Nada es inocenteArtículo de opinión de Xavier Cantera
“Hasta la derecha reconoce que sin la educación, la sanidad, las pensiones, la dependencia y el apoyo a los parados esto sería un desastre”
Una opinión más
Xavier Cantera
Hace unos días, la Asociación Valenciana de Empresarios le propuso al Sr. Fabra que la iniciativa privada asumiera la gestión de los servicios públicos en Sanidad, Educación, Transporte y Servicios Sociales. Como decía el titular del Levante-EMV: “Recorte público, negocio privado”.
Hace ya tiempo, desde el 44 ó 45, que el capitalismo y sus corrientes neoliberales, conservadoras y de derecha que vienen de EEUU, impulsan las privatizaciones de los servicios públicos fundamentales del Estado del Bienestar, sobre todo el de educación. No únicamente para hacer de ella un negocio rentable sino, sobre todo, para poder adoctrinar desde su autoridad de propietarios de las instituciones educativas y, mediante idearios diseñados expresamente, consolidar la defensa del sistema a través de la prioridad de lo privado sobre lo público y la descalificación de la representación sindical y, por lo tanto, de la eliminación de la participación de los trabajadores en las decisiones económicas.

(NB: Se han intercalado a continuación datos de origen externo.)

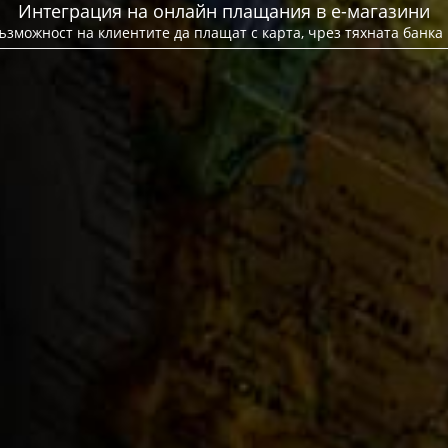
Интеграция на онлайн плащания в е-магазини
иентите да плащат с карта, чре
ъзможност на клиентите да плащат с карта, чрез тяхната банка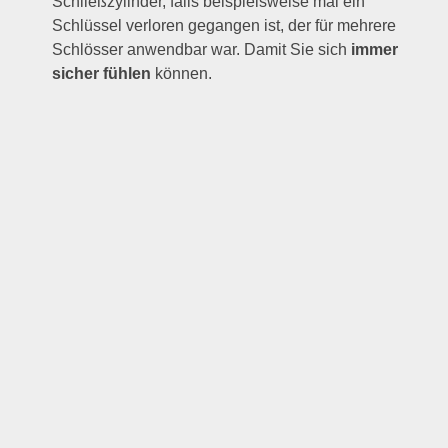
Schließzylinder, falls beispielsweise mal ein
Schlüssel verloren gegangen ist, der für mehrere
Schlösser anwendbar war. Damit Sie sich
immer
sicher fühlen
können.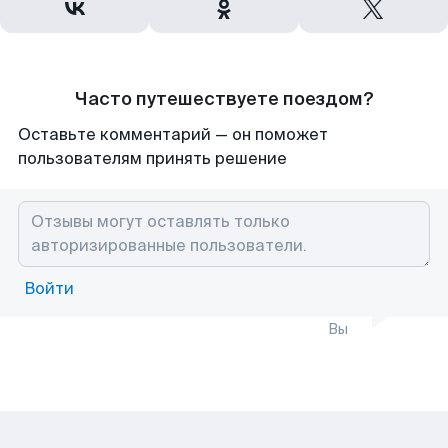
Часто путешествуете поездом?
Оставьте комментарий — он поможет
пользователям принять решение
Войти
Вы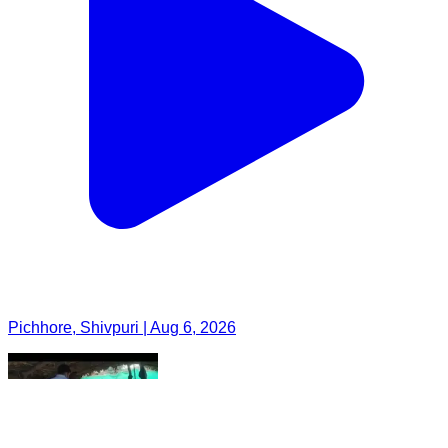
Pichhore, Shivpuri | Aug 6, 2026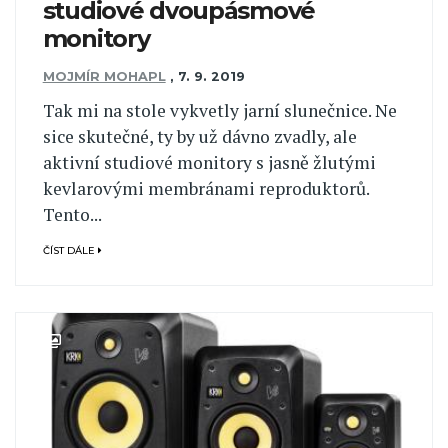
studiové dvoupásmové
monitory
MOJMÍR MOHAPL
,
7. 9. 2019
Tak mi na stole vykvetly jarní slunečnice. Ne
sice skutečné, ty by už dávno zvadly, ale
aktivní studiové monitory s jasně žlutými
kevlarovými membránami reproduktorů.
Tento...
ČÍST DÁLE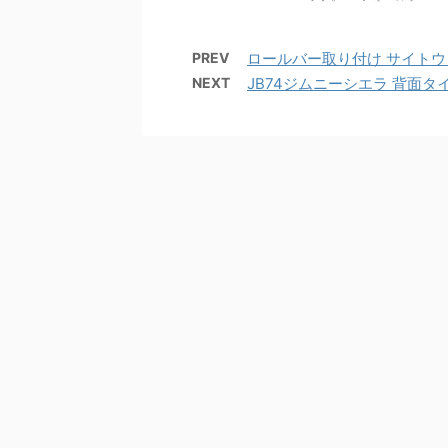
PREV
ロールバー取り付け サイトウ
NEXT
JB74ジムニーシエラ 背面タ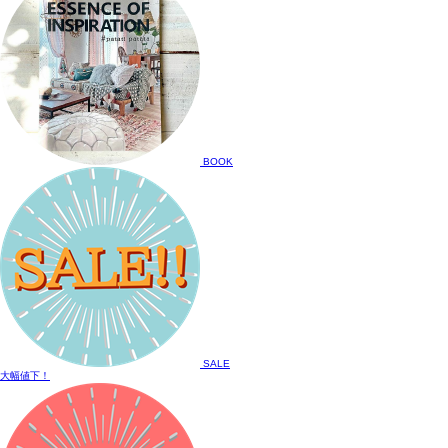
BOOK
SALE
大幅値下！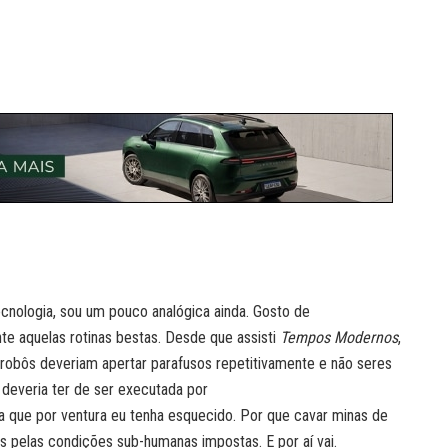
cnologia, sou um pouco analógica ainda. Gosto de
te aquelas rotinas bestas. Desde que assisti
Tempos Modernos
,
e robôs deveriam apertar parafusos repetitivamente e não seres
 deveria ter de ser executada por
 que por ventura eu tenha esquecido. Por que cavar minas de
s pelas condições sub-humanas impostas. E por aí vai.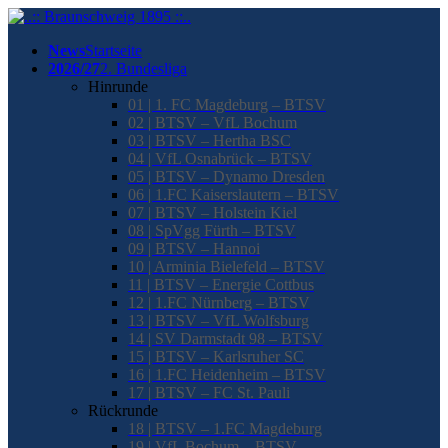
News
Startseite
2026/27
2. Bundesliga
Hinrunde
01 | 1. FC Magdeburg – BTSV
02 | BTSV – VfL Bochum
03 | BTSV – Hertha BSC
04 | VfL Osnabrück – BTSV
05 | BTSV – Dynamo Dresden
06 | 1.FC Kaiserslautern – BTSV
07 | BTSV – Holstein Kiel
08 | SpVgg Fürth – BTSV
09 | BTSV – Hannoi
10 | Arminia Bielefeld – BTSV
11 | BTSV – Energie Cottbus
12 | 1.FC Nürnberg – BTSV
13 | BTSV – VfL Wolfsburg
14 | SV Darmstadt 98 – BTSV
15 | BTSV – Karlsruher SC
16 | 1.FC Heidenheim – BTSV
17 | BTSV – FC St. Pauli
Rückrunde
18 | BTSV – 1.FC Magdeburg
19 | VfL Bochum – BTSV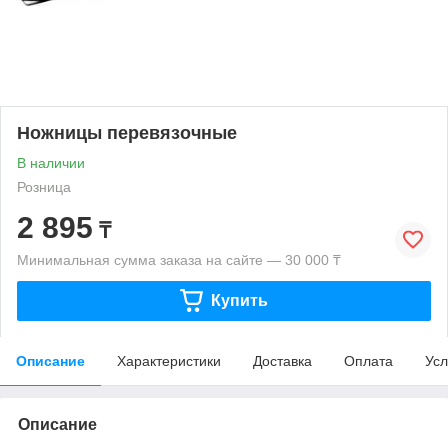
Ножницы перевязочные
В наличии
Розница
2 895
₸
Минимальная сумма заказа на сайте — 30 000 ₸
Купить
Описание
Характеристики
Доставка
Оплата
Усл
Описание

Se pretende el “desguace del Estado del Bienestar” con la misma intensidad y obsesión con la que se luchó para evitar, desde la Segunda Guerra Mundial, que pudieran fructificar en cualquier parte del mundo proyectos de gobiernos progresistas, igualitarios y libres. Sólo Europa se salvó, en parte, de ese dominio absoluto yanqui por la acción de la socialdemocracia, al imponerse las ventajas del Estado del Bienestar para compensar las injusticias del sistema y de sus guerras.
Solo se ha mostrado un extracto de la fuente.